As described above, according to the present invention,
The sense operation can be speeded up, the bit line charging current can be reduced, and power consumption can be suppressed.

[Brief description of drawings]

FIG. 1 is a circuit diagram showing a first embodiment of a semiconductor memory device according to the present invention.

FIG. 2 is a flowchart for explaining the operation of FIG.

FIG. 3 is a circuit diagram showing a main configuration of a second embodiment of a semiconductor memory device according to the present invention.

FIG. 4 is a circuit diagram showing a main part configuration of a third embodiment of a semiconductor memory device according to the present invention.

FIG. 5 is a circuit diagram showing a main configuration of a fourth embodiment of a semiconductor memory device according to the present invention.

FIG. 6 is a diagram showing a configuration example of a conventional semiconductor memory device.

FIG. 7 is a diagram showing a specific configuration example of a main part in FIG. 6, in which (a) is a configuration example of a bit line precharge circuit;
(B), (c) is a figure which shows the structural example of a switch circuit for bit line connection, (d), (e) is a figure which shows the structural example of a sense amplifier.

[Explanation of symbols]

BLi0, * BLi0, BLi1, * BLi1, ...
... bit line pair, WL00, WL01, ... word line C00, C01, ... memory cell PRE0, ... precharge circuit SA0, ... sense amplifier SW0, * SW0, ... ... switch circuit BK0, BK1, ... Divided block (memory array) Si0, * Si0, Si1, * Si1, ... Switch circuit Q1, Q2 ... Transfer gate DB, * DB ... Data bus

Claims (5)

[Claims] 1. A semiconductor memory device in which a bit line is divided into a plurality of memory arrays, wherein a sense amplifier provided for each memory array and a switch for connecting the bit lines belonging to an adjacent memory array to each other.
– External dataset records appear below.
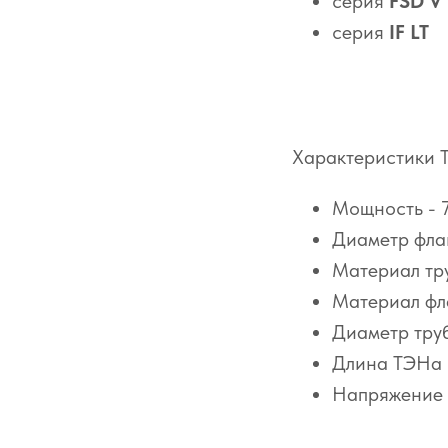
серия
FSD V
серия
IF LT
Характеристики 
Мощность - 
Диаметр фла
Материал тр
Материал фл
Диаметр труб
Длина ТЭНа 
Напряжение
And a gate circuit connected in parallel with the switch circuit for the bit line. 2. The semiconductor memory device according to claim 1, wherein the adjacent memory arrays share a sense amplifier for every two adjacent memory arrays. 3. The semiconductor memory device according to claim 1, wherein the gate means is activated in order from the side farther from the output port. 4. The semiconductor memory device according to claim 1, wherein the sense amplifier has two terminals for applying an operating voltage, and a fixed voltage is applied between these two terminals. 5. A transistor is provided between the bit line and the second potential for each bit line because the potential of the bit line is set to the first potential and then selectively discharged to the second potential. 5. The semiconductor memory device according to claim 1, wherein the semiconductor memory device is provided, and the gate terminal of the transistor is controlled by the output of the sense amplifier.